§ **RECORDED INFORMATION**
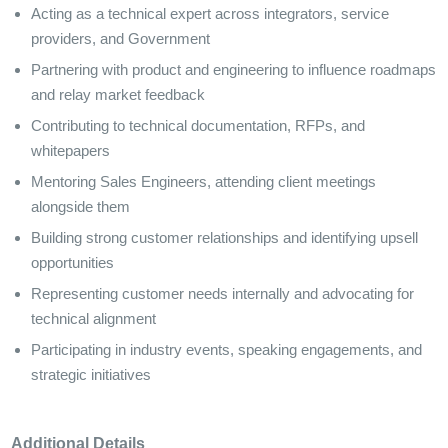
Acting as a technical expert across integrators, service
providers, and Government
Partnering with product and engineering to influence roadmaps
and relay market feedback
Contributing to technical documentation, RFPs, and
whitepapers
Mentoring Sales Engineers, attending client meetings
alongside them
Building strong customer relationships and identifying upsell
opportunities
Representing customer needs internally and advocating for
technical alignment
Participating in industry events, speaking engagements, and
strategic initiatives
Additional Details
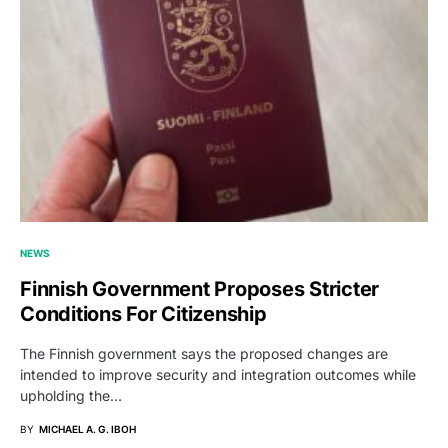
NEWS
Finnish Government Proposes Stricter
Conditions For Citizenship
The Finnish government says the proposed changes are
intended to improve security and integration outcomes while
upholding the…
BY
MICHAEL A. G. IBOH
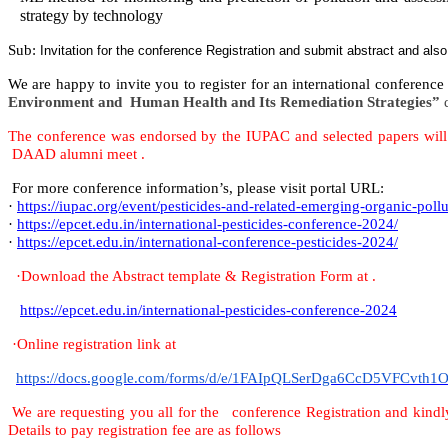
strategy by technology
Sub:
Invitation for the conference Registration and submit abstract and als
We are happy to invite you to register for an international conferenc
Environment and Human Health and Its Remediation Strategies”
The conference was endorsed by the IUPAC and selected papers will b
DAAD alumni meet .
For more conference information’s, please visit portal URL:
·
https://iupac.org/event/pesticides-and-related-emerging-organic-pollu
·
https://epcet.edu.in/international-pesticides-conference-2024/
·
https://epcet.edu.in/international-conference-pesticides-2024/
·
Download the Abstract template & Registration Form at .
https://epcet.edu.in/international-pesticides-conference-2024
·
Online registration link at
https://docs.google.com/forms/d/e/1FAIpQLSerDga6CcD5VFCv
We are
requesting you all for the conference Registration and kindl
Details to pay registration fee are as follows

§ **YOUR TASK**
Copy only the part of the records that runs from the first line to the line with "Mentoring Sales Engineers, attending", ends included, leaving pictures out.

§ **SOLUTION**
Acting as a technical expert across integrators, service
providers, and Government
Partnering with product and engineering to influence roadmaps
and relay market feedback
Contributing to technical documentation, RFPs, and
whitepapers
Mentoring Sales Engineers, attending client meetings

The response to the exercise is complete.